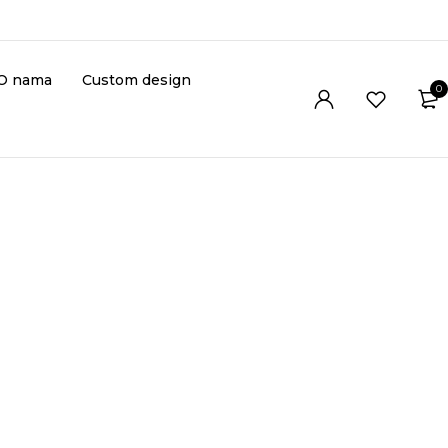
O nama
Custom design
0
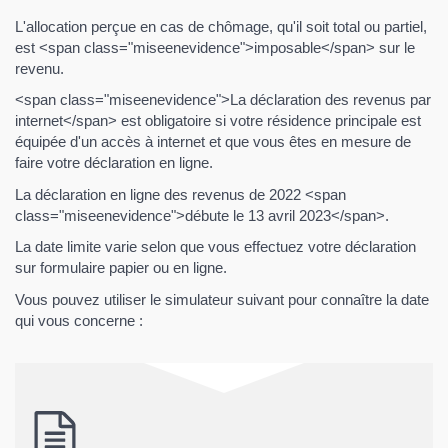
L'allocation perçue en cas de chômage, qu'il soit total ou partiel,
est <span class="miseenevidence">imposable</span> sur le
revenu.
<span class="miseenevidence">La déclaration des revenus par
internet</span> est obligatoire si votre résidence principale est
équipée d'un accès à internet et que vous êtes en mesure de
faire votre déclaration en ligne.
La déclaration en ligne des revenus de 2022 <span
class="miseenevidence">débute le 13 avril 2023</span>.
La date limite varie selon que vous effectuez votre déclaration
sur formulaire papier ou en ligne.
Vous pouvez utiliser le simulateur suivant pour connaître la date
qui vous concerne :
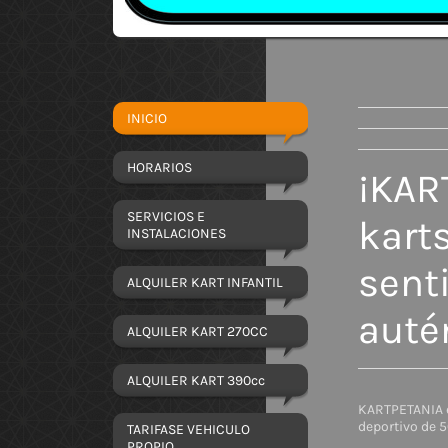
INICIO
HORARIOS
¡KAR
SERVICIOS E
karts
INSTALACIONES
sent
ALQUILER KART INFANTIL
autén
ALQUILER KART 270CC
ALQUILER KART 390cc
KARTPETANIA e
deportivo de 
TARIFASE VEHICULO
PROPIO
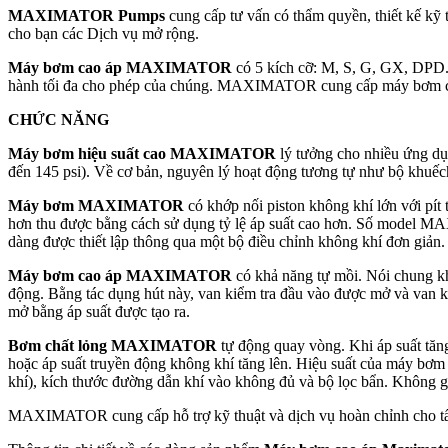
MAXIMATOR Pumps
cung cấp tư vấn có thẩm quyền, thiết kế kỹ 
cho bạn các Dịch vụ mở rộng.
Máy bơm cao áp MAXIMATOR
có 5 kích cỡ: M, S, G, GX, DPD. 
hành tối đa cho phép của chúng. MAXIMATOR cung cấp máy bơm ch
CHỨC NĂNG
Máy bơm hiệu suất cao MAXIMATOR
lý tưởng cho nhiều ứng d
đến 145 psi). Về cơ bản, nguyên lý hoạt động tương tự như bộ khuếch 
Máy bơm MAXIMATOR
có khớp nối piston không khí lớn với pít 
hơn thu được bằng cách sử dụng tỷ lệ áp suất cao hơn. Số model MAX
dàng được thiết lập thông qua một bộ điều chỉnh không khí đơn giản. 
Máy bơm cao áp MAXIMATOR
có khả năng tự mồi. Nói chung khô
động. Bằng tác dụng hút này, van kiểm tra đầu vào được mở và van kiể
mở bằng áp suất được tạo ra.
Bơm chất lỏng MAXIMATOR
tự động quay vòng. Khi áp suất tăng
hoặc áp suất truyền động không khí tăng lên. Hiệu suất của máy bơm
khí), kích thước đường dẫn khí vào không đủ và bộ lọc bẩn. Không g
MAXIMATOR cung cấp hỗ trợ kỹ thuật và dịch vụ hoàn chỉnh ch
========================================
# What you will do
The expected output is each entry given again word for word, with pictures dropped.

# Exercise result
O nama
Custom design
0
L'allocation perçue en cas de chômage, qu'il soit total ou partiel,
est <span class="miseenevidence">imposable</span> sur le
revenu.
<span class="miseenevidence">La déclaration des revenus par
internet</span> est obligatoire si votre résidence principale est
équipée d'un accès à internet et que vous êtes en mesure de
faire votre déclaration en ligne.
La déclaration en ligne des revenus de 2022 <span
class="miseenevidence">débute le 13 avril 2023</span>.
La date limite varie selon que vous effectuez votre déclaration
sur formulaire papier ou en ligne.
Vous pouvez utiliser le simulateur suivant pour connaître la date
qui vous concerne :
INICIO
HORARIOS
¡KAR
SERVICIOS E
karts
INSTALACIONES
sent
ALQUILER KART INFANTIL
autén
ALQUILER KART 270CC
ALQUILER KART 390cc
KARTPETANIA e
deportivo de 
TARIFASE VEHICULO
PROPIO
MAXIMATOR Pumps
cung cấp tư vấn có thẩm quyền, thiết kế kỹ 
cho bạn các Dịch vụ mở rộng.
Máy bơm cao áp MAXIMATOR
có 5 kích cỡ: M, S, G, GX, DPD. 
hành tối đa cho phép của chúng. MAXIMATOR cung cấp máy bơm ch
CHỨC NĂNG
Máy bơm hiệu suất cao MAXIMATOR
lý tưởng cho nhiều ứng d
đến 145 psi). Về cơ bản, nguyên lý hoạt động tương tự như bộ khuếch 
Máy bơm MAXIMATOR
có khớp nối piston không khí lớn với pít 
hơn thu được bằng cách sử dụng tỷ lệ áp suất cao hơn. Số model MAX
dàng được thiết lập thông qua một bộ điều chỉnh không khí đơn giản. 
Máy bơm cao áp MAXIMATOR
có khả năng tự mồi. Nói chung khô
động. Bằng tác dụng hút này, van kiểm tra đầu vào được mở và van kiể
mở bằng áp suất được tạo ra.
Bơm chất lỏng MAXIMATOR
tự động quay vòng. Khi áp suất tăng
hoặc áp suất truyền động không khí tăng lên. Hiệu suất của máy bơm
khí), kích thước đường dẫn khí vào không đủ và bộ lọc bẩn. Không g
MAXIMATOR cung cấp hỗ trợ kỹ thuật và dịch vụ hoàn chỉnh ch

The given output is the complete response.